The problem is, as the internet first was used by people who can be considered ''common public'' in the late 90's, and the curve over who used it could closest be described as exponential, most webpages aren't actually very old. Very few websites can brag about being anything older than 10 years, but despite this, most domain names have been claimed. This basically means that the internet, as young, yet important to modern life as it is, is looking at being filled extremely quickly, where all domain names are looking at being taken by relatively short time. This basically means that no webpage can be created without destroying the one that is already existing, when this happens.

If you're having problems with accepting this, it's easy to prove it. Most good websites have within 10 letters in their domain names. And while the amount of combinations of letters in a website name are many, they are limited to a finite number of variations based on the ASCII system, where few of the combinations are actually usable. It's like if you have a big bowl of metaphorical sandwich pieces, and every combination can only be claimed by one person. The problem is that there's not an eternal number of ingredients, and more and more people have found out about the nom-ability of all the sandwiches, so they all wanted one. The combinations are running out, and fewer and fewer sandwiches taste any good.
Metaphors based on food. I think I might be hungry.

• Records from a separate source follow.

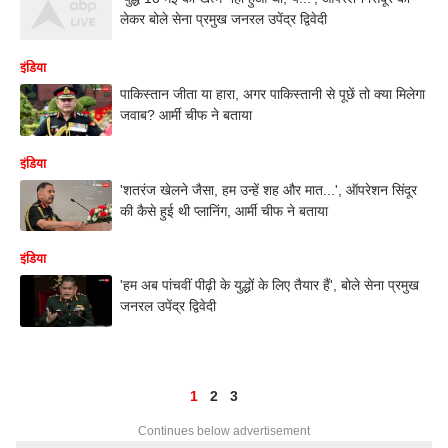
लेकर बोले सेना प्रमुख जनरल उपेंद्र द्विवेदी
इंडिया
पाकिस्तान जीता या हारा, अगर पाकिस्तानी से पूछें तो क्या मिलेगा
जवाब? आर्मी चीफ ने बताया
इंडिया
'शतरंज खेलने जैसा, हम उन्हें शह और मात...', ऑपरेशन सिंदूर
की कैसे हुई थी प्लानिंग, आर्मी चीफ ने बताया
इंडिया
'हम अब पांचवीं पीढ़ी के युद्धों के लिए तैयार हैं', बोले सेना प्रमुख
जनरल उपेंद्र द्विवेदी
1
2
3
Continues below advertisement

But the internet being filled up is just one problem. Another problem is that the internet is being abused by everyone. Whether it's corporations trying to commercialize and claim the internet, professionals and hobbyists trying to ''improve'' it in each their own way, and amateurs who are rambling about without knowing what they try to do, or how they are supposed to do it. The web is enormous, and everyone have their own ideas of how it is and should be, and act accordingly.This leads to the aforemented, though relative, abuse, where nobody agree on what to do (except for the standards set by the W3C), and keep on moving the internet in different directions.

The internet is in this way pulled in different directions at the same time, leading to more and more complexity and chaos. While the internet has actually gotten less complex to use, it's become harder to understand. To take an example, there's all kinds of social groups conflicting with each other, and if you say one thing that supports either one of them, you're going to get some reactions against you, and discussions about why you suck for believing just that. You have to know everything about the sosiology, anthropology, norms, customs, etc. about a site before actually being able to do anything on your own there.

Whether it's asking a forum a question, posting a funny picture on a funny picture site, or even just leaving a comment on anything at all posted online, there's always a social environment with their own customs and opinions who will react in different ways at the exact same actions. Some will even do things as simple as banning you for preferring regular milk to chocolate milk. They don't care if you may have allergies, or even if you have some kind of chocolate-related trauma, they will act the way the rest of their social group does. With negativity towards anything that's different or disliked.

What, you thought I was kidding?


But it's not that odd that they react to different things, the reason for the being there is after all that they have an idea of what to expect, and if anyone try to change it, they'll oppose them as a defence mechanism against someone trying to break something they like.

The internet is huge and complicated, and even though I've written a lot right now about its history and culture, it's an incredible amount more that I can't possibly cover. The internet is a massive source of information, and more and more just keeps getting added, making it impossible to cover it all, at least for more than the second it takes to add more information. The internet is currently as I'm writing this at the a size of over 7.43 billion sites. Each of them have a differenct culture associated with it, and unless you have no opinions at all, you're going to collide with some of them.